- [Records for this exercise]
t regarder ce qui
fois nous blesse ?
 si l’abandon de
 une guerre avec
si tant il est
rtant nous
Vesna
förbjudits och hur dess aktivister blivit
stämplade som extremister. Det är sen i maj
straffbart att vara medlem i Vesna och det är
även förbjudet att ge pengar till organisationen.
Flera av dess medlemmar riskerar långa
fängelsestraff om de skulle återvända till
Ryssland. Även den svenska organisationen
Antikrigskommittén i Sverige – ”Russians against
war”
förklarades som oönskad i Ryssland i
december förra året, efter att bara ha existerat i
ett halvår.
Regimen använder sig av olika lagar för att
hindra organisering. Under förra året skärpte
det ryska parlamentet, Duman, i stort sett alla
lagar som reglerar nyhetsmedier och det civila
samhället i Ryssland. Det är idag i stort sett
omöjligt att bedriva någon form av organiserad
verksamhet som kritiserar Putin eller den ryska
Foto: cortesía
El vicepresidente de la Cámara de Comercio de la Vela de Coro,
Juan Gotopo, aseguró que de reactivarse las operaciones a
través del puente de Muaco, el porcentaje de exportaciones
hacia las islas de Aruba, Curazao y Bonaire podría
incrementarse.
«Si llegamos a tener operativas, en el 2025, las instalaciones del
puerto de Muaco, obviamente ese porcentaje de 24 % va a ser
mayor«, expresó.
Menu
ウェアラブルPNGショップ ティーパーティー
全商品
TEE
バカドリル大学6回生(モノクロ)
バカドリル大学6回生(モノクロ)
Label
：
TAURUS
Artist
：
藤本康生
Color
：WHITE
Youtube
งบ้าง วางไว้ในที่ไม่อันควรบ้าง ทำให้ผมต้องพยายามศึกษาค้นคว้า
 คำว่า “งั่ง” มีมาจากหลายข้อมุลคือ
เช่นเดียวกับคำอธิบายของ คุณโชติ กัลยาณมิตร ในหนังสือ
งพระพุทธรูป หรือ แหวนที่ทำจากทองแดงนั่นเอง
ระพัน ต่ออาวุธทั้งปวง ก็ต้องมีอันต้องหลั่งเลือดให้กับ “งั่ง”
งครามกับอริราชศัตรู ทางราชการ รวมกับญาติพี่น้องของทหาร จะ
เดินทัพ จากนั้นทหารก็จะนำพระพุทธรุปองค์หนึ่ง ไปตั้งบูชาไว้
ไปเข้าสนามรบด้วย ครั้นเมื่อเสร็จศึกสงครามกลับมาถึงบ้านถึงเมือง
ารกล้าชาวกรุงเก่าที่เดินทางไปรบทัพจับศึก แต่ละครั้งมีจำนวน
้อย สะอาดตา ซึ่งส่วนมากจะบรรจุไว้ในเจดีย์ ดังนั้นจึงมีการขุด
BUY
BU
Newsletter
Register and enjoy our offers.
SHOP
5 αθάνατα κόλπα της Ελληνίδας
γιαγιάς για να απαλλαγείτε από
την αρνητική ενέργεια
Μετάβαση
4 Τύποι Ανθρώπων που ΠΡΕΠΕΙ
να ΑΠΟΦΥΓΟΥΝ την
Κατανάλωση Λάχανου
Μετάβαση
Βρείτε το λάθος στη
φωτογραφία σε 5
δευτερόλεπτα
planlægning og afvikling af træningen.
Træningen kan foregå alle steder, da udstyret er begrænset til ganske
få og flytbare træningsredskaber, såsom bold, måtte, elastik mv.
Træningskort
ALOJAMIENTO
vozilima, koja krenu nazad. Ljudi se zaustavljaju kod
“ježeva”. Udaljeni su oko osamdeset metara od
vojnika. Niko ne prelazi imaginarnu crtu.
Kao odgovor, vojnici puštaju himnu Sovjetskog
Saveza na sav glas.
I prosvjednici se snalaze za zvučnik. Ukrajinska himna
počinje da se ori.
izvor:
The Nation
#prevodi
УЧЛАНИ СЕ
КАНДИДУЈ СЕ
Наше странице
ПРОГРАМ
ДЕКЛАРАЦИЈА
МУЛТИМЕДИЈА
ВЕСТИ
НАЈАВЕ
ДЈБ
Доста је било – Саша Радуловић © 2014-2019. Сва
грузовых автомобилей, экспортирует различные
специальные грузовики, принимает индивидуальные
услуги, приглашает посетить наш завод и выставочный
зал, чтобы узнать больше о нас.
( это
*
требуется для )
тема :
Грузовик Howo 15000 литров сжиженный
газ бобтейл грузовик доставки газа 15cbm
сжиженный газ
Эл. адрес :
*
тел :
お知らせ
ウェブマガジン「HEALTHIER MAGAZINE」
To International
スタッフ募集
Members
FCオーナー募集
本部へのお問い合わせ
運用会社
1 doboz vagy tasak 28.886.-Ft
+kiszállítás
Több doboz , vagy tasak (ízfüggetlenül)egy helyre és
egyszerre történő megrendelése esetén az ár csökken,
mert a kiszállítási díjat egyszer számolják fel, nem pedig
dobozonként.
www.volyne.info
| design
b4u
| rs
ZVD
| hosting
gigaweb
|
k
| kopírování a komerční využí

- [What the exercise asks] All of the material above should be printed exactly as it appears.

- [Task answer]
t regarder ce qui
fois nous blesse ?
 si l’abandon de
 une guerre avec
si tant il est
rtant nous
Vesna
förbjudits och hur dess aktivister blivit
stämplade som extremister. Det är sen i maj
straffbart att vara medlem i Vesna och det är
även förbjudet att ge pengar till organisationen.
Flera av dess medlemmar riskerar långa
fängelsestraff om de skulle återvända till
Ryssland. Även den svenska organisationen
Antikrigskommittén i Sverige – ”Russians against
war”
förklarades som oönskad i Ryssland i
december förra året, efter att bara ha existerat i
ett halvår.
Regimen använder sig av olika lagar för att
hindra organisering. Under förra året skärpte
det ryska parlamentet, Duman, i stort sett alla
lagar som reglerar nyhetsmedier och det civila
samhället i Ryssland. Det är idag i stort sett
omöjligt att bedriva någon form av organiserad
verksamhet som kritiserar Putin eller den ryska
Foto: cortesía
El vicepresidente de la Cámara de Comercio de la Vela de Coro,
Juan Gotopo, aseguró que de reactivarse las operaciones a
través del puente de Muaco, el porcentaje de exportaciones
hacia las islas de Aruba, Curazao y Bonaire podría
incrementarse.
«Si llegamos a tener operativas, en el 2025, las instalaciones del
puerto de Muaco, obviamente ese porcentaje de 24 % va a ser
mayor«, expresó.
Menu
ウェアラブルPNGショップ ティーパーティー
全商品
TEE
バカドリル大学6回生(モノクロ)
バカドリル大学6回生(モノクロ)
Label
：
TAURUS
Artist
：
藤本康生
Color
：WHITE
Youtube
งบ้าง วางไว้ในที่ไม่อันควรบ้าง ทำให้ผมต้องพยายามศึกษาค้นคว้า
 คำว่า “งั่ง” มีมาจากหลายข้อมุลคือ
เช่นเดียวกับคำอธิบายของ คุณโชติ กัลยาณมิตร ในหนังสือ
งพระพุทธรูป หรือ แหวนที่ทำจากทองแดงนั่นเอง
ระพัน ต่ออาวุธทั้งปวง ก็ต้องมีอันต้องหลั่งเลือดให้กับ “งั่ง”
งครามกับอริราชศัตรู ทางราชการ รวมกับญาติพี่น้องของทหาร จะ
เดินทัพ จากนั้นทหารก็จะนำพระพุทธรุปองค์หนึ่ง ไปตั้งบูชาไว้
ไปเข้าสนามรบด้วย ครั้นเมื่อเสร็จศึกสงครามกลับมาถึงบ้านถึงเมือง
ารกล้าชาวกรุงเก่าที่เดินทางไปรบทัพจับศึก แต่ละครั้งมีจำนวน
้อย สะอาดตา ซึ่งส่วนมากจะบรรจุไว้ในเจดีย์ ดังนั้นจึงมีการขุด
BUY
BU
Newsletter
Register and enjoy our offers.
SHOP
5 αθάνατα κόλπα της Ελληνίδας
γιαγιάς για να απαλλαγείτε από
την αρνητική ενέργεια
Μετάβαση
4 Τύποι Ανθρώπων που ΠΡΕΠΕΙ
να ΑΠΟΦΥΓΟΥΝ την
Κατανάλωση Λάχανου
Μετάβαση
Βρείτε το λάθος στη
φωτογραφία σε 5
δευτερόλεπτα
planlægning og afvikling af træningen.
Træningen kan foregå alle steder, da udstyret er begrænset til ganske
få og flytbare træningsredskaber, såsom bold, måtte, elastik mv.
Træningskort
ALOJAMIENTO
vozilima, koja krenu nazad. Ljudi se zaustavljaju kod
“ježeva”. Udaljeni su oko osamdeset metara od
vojnika. Niko ne prelazi imaginarnu crtu.
Kao odgovor, vojnici puštaju himnu Sovjetskog
Saveza na sav glas.
I prosvjednici se snalaze za zvučnik. Ukrajinska himna
počinje da se ori.
izvor:
The Nation
#prevodi
УЧЛАНИ СЕ
КАНДИДУЈ СЕ
Наше странице
ПРОГРАМ
ДЕКЛАРАЦИЈА
МУЛТИМЕДИЈА
ВЕСТИ
НАЈАВЕ
ДЈБ
Доста је било – Саша Радуловић © 2014-2019. Сва
грузовых автомобилей, экспортирует различные
специальные грузовики, принимает индивидуальные
услуги, приглашает посетить наш завод и выставочный
зал, чтобы узнать больше о нас.
( это
*
требуется для )
тема :
Грузовик Howo 15000 литров сжиженный
газ бобтейл грузовик доставки газа 15cbm
сжиженный газ
Эл. адрес :
*
тел :
お知らせ
ウェブマガジン「HEALTHIER MAGAZINE」
To International
スタッフ募集
Members
FCオーナー募集
本部へのお問い合わせ
運用会社
1 doboz vagy tasak 28.886.-Ft
+kiszállítás
Több doboz , vagy tasak (ízfüggetlenül)egy helyre és
egyszerre történő megrendelése esetén az ár csökken,
mert a kiszállítási díjat egyszer számolják fel, nem pedig
dobozonként.
www.volyne.info
| design
b4u
| rs
ZVD
| hosting
gigaweb
|
k
| kopírování a komerční využí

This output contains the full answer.